The natural extension is a relay. This post is the design we’d build, with the tradeoffs visible upfront.
Architecture:
phone browser ─POST─▶ relay.workers.dev ─SSE/WS─▶ laptop
│
└─▶ laptop's swarm endpoint
│
▼
reply
Three actors. The relay is a Cloudflare Worker (or Deno Deploy, or Lambda — same shape). The laptop runs the existing swarm/server.py plus a small client that maintains a persistent connection to the relay. The phone (or any browser) talks to the relay as if it were the swarm endpoint.
Authentication: GitHub identity, same as the brainstem. The laptop registers itself with the relay using the user’s GitHub token; the relay knows “this socket is wildfeuer05@gmail.com’s box-1.” The browser presents its own GitHub token and the relay only routes to the matching identity’s online boxes.
Presence: the laptop’s client opens a long-lived WebSocket to the relay on startup. Relay tracks (github_user, box_id) → socket. When the laptop quits, the socket closes; the relay marks it offline. A /api/relay/devices endpoint lists everything online for the calling identity.
Routing: every request from the browser to relay.workers.dev/swarm/{guid}/agent becomes:
- Look up which laptop hosts
swarm/{guid}(cached after first call). - Forward over the laptop’s open socket as a JSON message:
{ id, method: 'POST', path, body }. - Wait for the laptop to reply with
{ id, status, body }. - Translate back to HTTP, return to browser.
The hop adds maybe 50ms of latency. For chat-shaped workloads that’s invisible.
The trade-offs you take on:
- Connection state. Workers are stateless; we’d need Durable Objects (or a Redis equivalent) to hold WebSocket connections across regions. Cloudflare’s Durable Objects are the natural fit — one DO per
(user, box_id). - Cost shape. Workers free tier covers basic use. Durable Objects + WebSocket-hours move you onto paid plans somewhere around “actually using this regularly.” Probably $1-5/mo for one heavy user.

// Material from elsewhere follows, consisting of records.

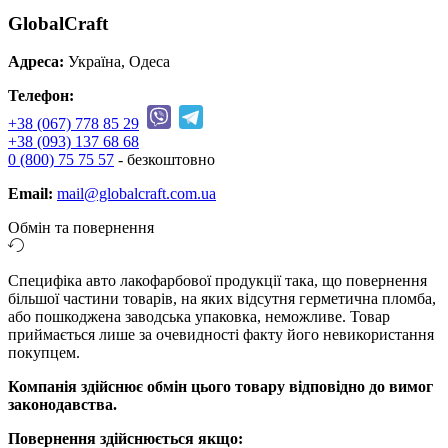
GlobalCraft
Адреса:
Україна, Одеса
Телефон:
+38 (067) 778 85 29
+38 (093) 137 68 68
0 (800) 75 75 57
- безкоштовно
Email:
mail@globalcraft.com.ua
Обмін та повернення
Специфіка авто лакофарбової продукції така, що повернення
більшої частини товарів, на яких відсутня герметична пломба,
або пошкоджена заводська упаковка, неможливе. Товар
приймається лише за очевидності факту його невикористання
покупцем.
Компанія здійснює обмін цього товару відповідно до вимог
законодавства.
Повернення здійснюється якщо:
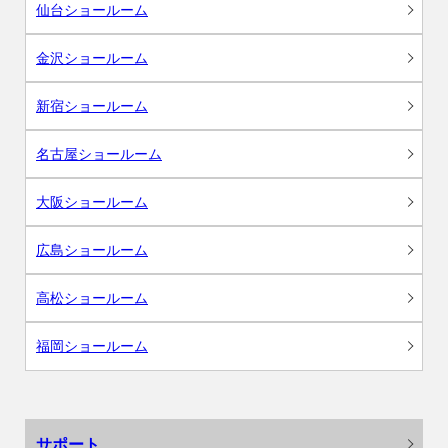
仙台ショールーム
金沢ショールーム
新宿ショールーム
名古屋ショールーム
大阪ショールーム
広島ショールーム
高松ショールーム
福岡ショールーム
サポート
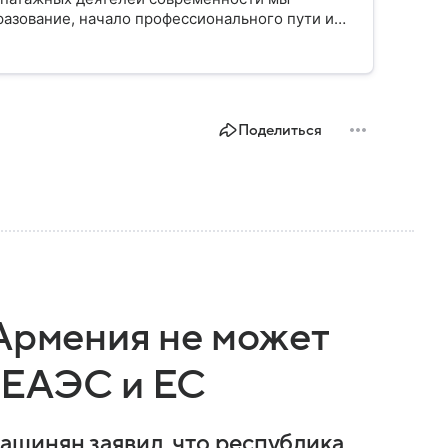
разование, начало профессионального пути и
Поделиться
 Армения не может
 ЕАЭС и ЕС
шинян заявил, что республика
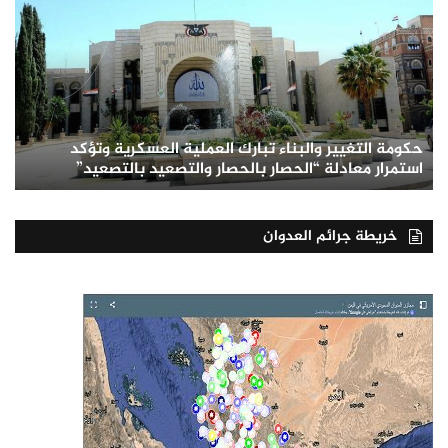
حكومة التغيير والبناء تبارك العملية العسكرية وتؤكد
استمرار معادلة “الحصار بالحصار والتصعيد بالتصعيد”
خريطة جرائم العدوان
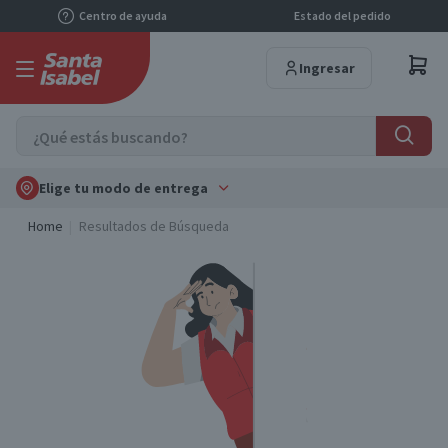
Centro de ayuda
Estado del pedido
Ingresar
Elige tu modo de entrega
Home
Resultados de Búsqueda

- Quoted credentials. The laptop’s process is now exposed to anyone with your GitHub token AND the relay endpoint. The token has narrow scope (just the
read:userwe already use) so this is bounded, but it is a meaningful expansion of attack surface vs. localhost-only. - Observability. When something goes wrong you have to debug at three points instead of one. Logging discipline matters more.
What we’d ship first: read-only relay. Browser → relay → laptop swarm read endpoints (GET /healthz, GET /agents/list). No write endpoints. Lets people inspect their swarms from anywhere without expanding the blast radius.
What we’d ship second: writes. Agent calls. Memory operations. Real chat-from-anywhere usability.
What we wouldn’t ship: a “discover other people’s swarms” surface. The whole identity model is “your boxes only.” Adding sharing crosses into product territory we haven’t designed for.
A relay is a separate post on a separate page that the user opts in to. The localhost path stays the default; this is the upgrade for users who actually want cross-device reach.